Meeting unions, Clinton offers support for $12 minimum wage
The US Department of State is expected to release some 4,400 pages of former secretary of state and presidential candidate Hillary Clinton’s emails amid growing controversy that she mishandled secret information on her private email account, US media reported ahead of the release.
Of the five classified emails, the one known to be connected to Benghazi was among 296 emails made public in May by the State Department.
But the tactic of deflecting continued controversy over the emails by placing the onus on State Department may strain relations with the Obama administration, which has been careful not to accuse Clinton of wrong-doing, while make clear it frowns on the practice of officials conducting business via personal email.
The regular releases of Clinton’s correspondence all but guarantee a slow drip of revelations from the emails throughout the Democratic presidential primary campaign, complicating her efforts to put the issue to rest.
That’s even though two inspectors general have said the emails did contain secrets.
The emails revealed the State Department knew Ambassador Stevens’ life was in danger 18 months before the 2102 terrorist attacks.

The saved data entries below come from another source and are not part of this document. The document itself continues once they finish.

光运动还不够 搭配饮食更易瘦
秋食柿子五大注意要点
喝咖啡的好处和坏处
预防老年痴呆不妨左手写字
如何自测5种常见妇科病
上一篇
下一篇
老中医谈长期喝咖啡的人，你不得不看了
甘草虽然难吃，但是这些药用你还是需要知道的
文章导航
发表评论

Get the hottest, most important news stories on the Internet – delivered FREE to your inbox as soon as they break! Clinton has said she never sent classified information from her private email server, which The Associated Press was first to identify as operating in her home in New York.
There is also growing tension between the State Department and various intelligence agencies who fear that officials have not been careful enough in deciding what to release.
The U.S. official said the intelligence community has been informed that secret information had been contained in some of Mrs. Clinton’s private emails that originated from the FBI, the DNI and the CIA as well as a spy satellite agency.
Gerlach added that “much of what is contained in the former Secretary’s emails does not relate to programs and operations over which the (intelligence inspector general) has oversight responsibilities”.
In 2,206 pages of emails, the government censored passages to protect national security at least 64 times in 37 messages, including instances when the same information was blacked-out multiple times.
“The lax storage and safeguarding of this information could have serious consequences to national security”, Johnson warned. He called on Comey to explain what steps the Federal Bureau of Investigation had taken to secure the information.
With this release, the campaign says 38 years of Clinton tax returns have been available to the press over the course of her career, dating back to 1977. “There is no classified material”. Not all of the tax returns are now online, but the official said the tax forms were made available during the Clinton’s first run at elected office. The four emails, which have not been released through the State FOIA process, did not contain classification markings and/or dissemination controls.
There is also the matter of the classified information that found its way onto her insecure email system.
Clinton’s decision not to use a State Department email account has become a political problem for her, as Republicans seize on the disclosures to paint her as untrustworthy and willing to break rules for personal gain.
On June 25, McCullough notified members of Congress that he understood that Clinton’s attorney, David Kendall, possessed the more than 30,000 Clinton emails on a computer thumb drive.